Wednesday, March 12, 2008

Microsoft SQL Server 2008 - Get your cheese moved!

Hi comrades,

Below are the new features of Microsoft SQL Server 2008, I discussed at seminar held at Microsoft Mumbai by MumbaiITPro
(groups.msn.com/mumbaiitpro/) on 8th March 2008

New Variable Declaration

We have been well versed with the variable declaration syntax in the SQL Server, that we just declare the variable with datatype and if required with size.
Like

Declare
@variable int

And to initialize that variable we write set statement. Now with SQL Server 2008 both this activities (i.e. variable declaration and initialization) merged into one line.
Like

Declare @variable1 int = 10
Declare @variable2 int = @variable1 + 30

If you could recall your old C days…in which we used compound assignment to perform some mathematical operation at the time of assignment. Now this ease is shipped with SQL Server 2008.
Where you can assign to a variable like

Declare @variable int = 10
SET @variable += 1

So now we can cut short our initial codes while writing into SQL Server 2008

MERGE

Back before SQL Server 2005 released, one feature was highly discussed – and that was MERGE, also called “UPSERT”, which has ability to insert and update a table data into a single DML statement. But due to some glitches it didn’t make into RTM release of SQL Server 2005. But thankfully it has made into SQL Server 2008

As just mentioned new MERGE statement will be used in a single DML statement that help you insert new data into a target table and update or delete existing data in that target table directly or using a view.

Syntax:

MERGE [AS ALIAS]
USING '<'table'>' [AS ALIAS]
ON

[WHEN MATCHED [AND ]
THEN [ UPDATE …. DELETE….]]

[WHEN TARGET NOT MATCHED [AND ]
THEN INSERT…]

[WHEN SOURCE NOT MATCHED [AND
THEN [ UPDATE..DELETE..]];

Note:
Although using a semicolon as a statement terminator is not mandatory in most T-SQL statements, but in MERGE the semicolon is must as a statement terminator.

Example:

MERGE Customer As C
USING NewCustomer As NC
ON C.CustomerId = NC.CustomerId
WHEN TARGET NOT MATCHED THEN
INSERT (FName, LName, Phone)
VALUES(NC.FName, NC.LName, NC.Phone)

WHEN MATCHED THEN
UPDATE SET
FName = NC.FName,
LName = NC.LName,
Phone = NC.Phone;

However it is self-explanatory example, little explanation: Above example merge NewCustomer table data into existing Customer table. While doing this, MERGE statement checks whether the customer is already exists or not, based on CustomerId. If the record is not found [read TARGET NOT MATCHED], new record is being inserted. If record is available then [read WHEN MATCHED THEN], rest of the columns are updated for the same CustomerId.

CDC (Change Data Capture)

As an avid user of SQL 2000, we are habituated writing triggers if we want to spy on the on-going activities over the table. We track all the DML statements for the table and we use it for auditing purpose. Now with the advent of CDC (Change Data Capture), SQL Server 2008 would keep the log on behalf of you. So now you don’t require writing explicit triggers for the same.
Technically, SQL Server Agent writes this log, so before enabling CDC feature for your database you need to start the SQL Server Agent if not running.
To make sure, whether your database is CDC enabled or not, you need to execute following statement.

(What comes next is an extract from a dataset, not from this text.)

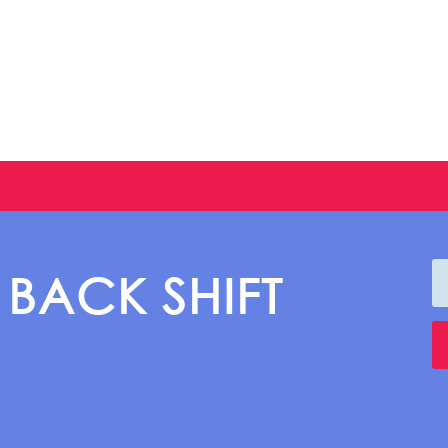
 BACK SHIFT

select [name], database_id, is_cdc_enabled from sys.databases

Value of is_cdc_enabled would be 1 if the respective database is CDC enabled, would be 0 in case of otherwise. To make the database CDC enabled execute following system SP with required parameters

Use
exec sys.sp_cdc_enable_db


When CDC is enabled on a database, a new user named "CDC", a schema named "CDC" and the following tables are created on the related database.

cdc.captured_columns
cdc.change_tables
cdc.ddl_history
cdc.index_columns
cdc.lsn_time_mapping


After enabling the database for CDC, now you can configure tables that you wish to track the modifications upon by running the sys.sp_cdc_enable_table system stored procedure.

Before running the sys.sp_cdc_enable_table stored procedure you can check whether the related table is enabled prior for data change capture by querying the is_tracked_by_cdc column value in the sys.tables for the related database table.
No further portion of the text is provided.